Dopo la prima ondata iconoclasta che ha travolto l’America distruggendo statue di personaggi storici che non piacciono alla sinistra antioccidentale, nelle ultime settimane non si placano i vandalismi e le distruzioni di statue dedicate a Cristoforo Colombo. Tra i pochi nel mondo accademico che hanno cercato di analizzare con lucidità l’argomento vi è lo storico genovese Antonio Musarra, ricercatore di Storia Medievale alla Sapienza di Roma e autore nel 2018 del saggio Processo a Colombo. (La Vela). Di recente Musarra è stato anche tra i firmatari di un appello per celebrare il navigatore genovese.

Come nasce questa crociata nei confronti di Colombo?

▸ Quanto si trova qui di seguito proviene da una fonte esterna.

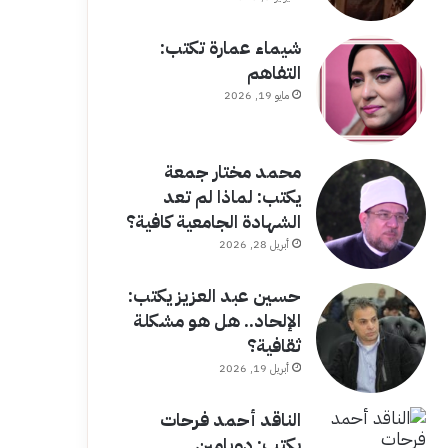
شيماء عمارة تكتب:
التفاهم
مايو 19, 2026
محمد مختار جمعة
يكتب: لماذا لم تعد
الشهادة الجامعية كافية؟
أبريل 28, 2026
حسين عبد العزيز يكتب:
الإلحاد.. هل هو مشكلة
ثقافية؟
أبريل 19, 2026
الناقد أحمد فرحات
يكتب: دوبامين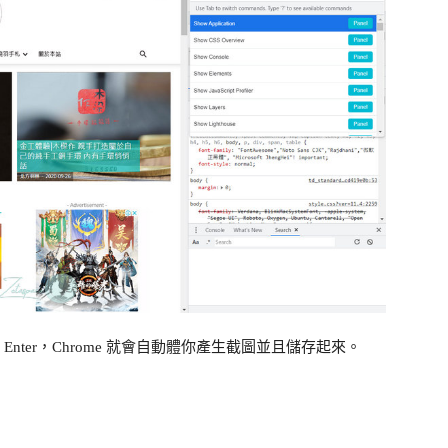
ot”然後按下 Enter，Chrome 就會自動體你產生截圖並且儲存起來。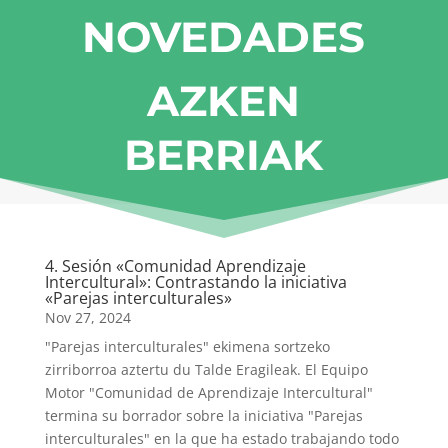
NOVEDADES
AZKEN
BERRIAK
4. Sesión «Comunidad Aprendizaje
Intercultural»: Contrastando la iniciativa
«Parejas interculturales»
Nov 27, 2024
"Parejas interculturales" ekimena sortzeko
zirriborroa aztertu du Talde Eragileak. El Equipo
Motor "Comunidad de Aprendizaje Intercultural"
termina su borrador sobre la iniciativa "Parejas
interculturales" en la que ha estado trabajando todo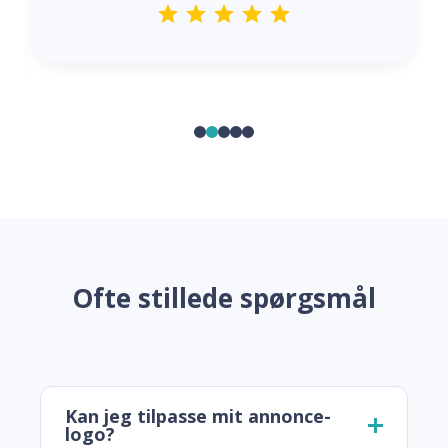
Ofte stillede spørgsmål
Kan jeg tilpasse mit annonce-
logo?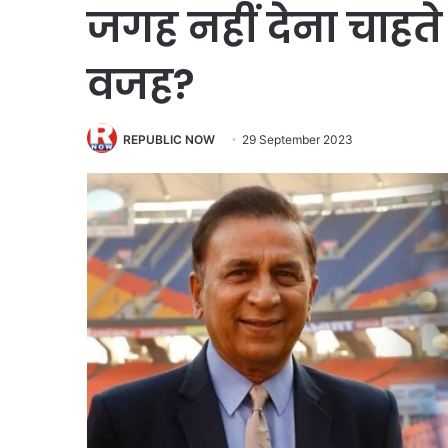
जगह नहीं देना चाहते
वजह?
REPUBLIC NOW
29 September 2023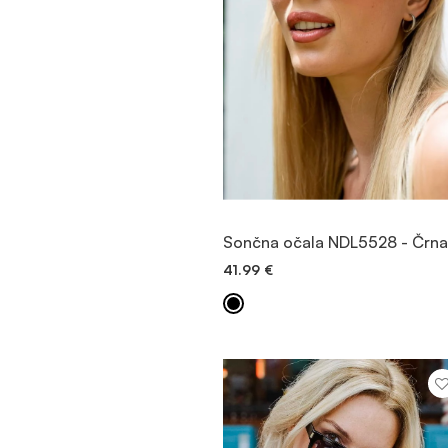
OGLED
Sončna očala NDL5528 - Črna
41.99
€
DODAJ V KOŠARICO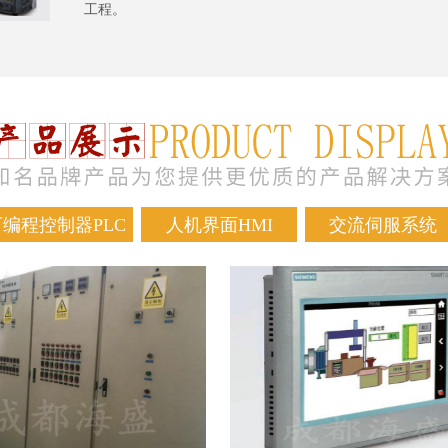
工程。
可编程控制器PLC
人机界面HMI
交流伺服系统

Innanzitutto, occorre notare come le prime celebrazioni della sua figura avvengono nel 1776, quando le ex-colonie americane appena diventate indipendenti si dotarono di propri simboli. Il 12 ottobre 1792 si celebrò la prima giornata dedicata a Colombo, anche perché dal punto di vista dell’epoca Colombo fu vittima dei monarchi spagnoli, i “poteri forti” del suo tempo. In seguito gli vennero dedicate scuole, piazze e vie, e la comunità italoamericana fece del 12 ottobre il proprio giorno identitario, in cui si esaltavano le tradizioni degli immigrati italiani. Le critiche iniziano negli anni ’90, quando diversi studiosi inseriscono Colombo in una narrazione fatta di sopraffazione verso i nativi, usando in modo esagerato termini come “genocidio”. A causa di ciò, nel Vermont si sostituì già nel 2016 la Giornata di Colombo con una dedicata alle popolazioni indigene, e lo stesso fece Los Angeles nel 2017.

Qual è la sua opinione al riguardo?

Il fatto è che vi è una forte simbolizzazione del personaggio, e nel momento in cui la sua statua non risponde più ai valori della società, il suo valore storico cresce. Quando i valori del politicamente corretto prevalgono, si può reagire in 2 modi: con l’iconoclastia o con la comprensione, cercando di contestualizzare i valori dietro a quella statua.

Da storico e da genovese, come si è sentito nel vedere le immagini di tanta distruzione?

Feci un parallelismo con le distruzioni perpetuate dall’ISIS a Palmira. Negli Stati Uniti tuttavia vi è un contesto diverso: le rivendicazioni sociali dei ceti meno abbienti sono traslate sul piano del politicamente corretto, che evita il dialogo ed è un ostacolo allo sviluppo della società. Le distruzioni sono permesse dalle autorità perché così la rabbia non è incanalata verso le istituzioni. Le statue sono un’arma di distrazione di massa dai reali problemi delle minoranze.

Crede che la storia venga insegnata in modo troppo ideologico nelle università e nelle scuole?

È impossibile avere una vera obiettività storica: gli storici e i documenti del passato non sono mai obiettivi. Lo storico dovrebbe quanto meno mostrare la complessità degli argomenti trattati, mentre oggi vi è una semplificazione per cui Colombo viene etichettato come “genocida” e “schiavista” senza approfondire davvero chi era veramente. Occorre spiegare che egli era semplicemente figlio della sua epoca. In tal senso dedicare una giornata a Colombo, come chiede l’appello che ho firmato, sia utile per spiegare bene chi era, nel bene e nel male.

Pensa che altri studiosi potrebbero unirsi all’appello oltre a chi ha già firmato?

Credo di no, anche perché in Italia siamo al massimo 2 o 3 i ricercatori che si occupano dell’argomento.

Perché?

Perché già negli anni ’90 Paolo Emilio Taviani fece un’opera monumentale su Colombo divisa in più volumi, per cui è rimasto poco da approfondire. Oggi è più studiato in altri paesi, come la Spagna.

Un’ipotesi su come e quando finirà l’ondata iconoclasta?

Penso che vedremo diverse ondate, per cui non ci sarà una vera e propria fine. Forse nel momento in cui si passerà dalla condanna alla discussione potremo rileggere il passato senza aspre contraddizioni.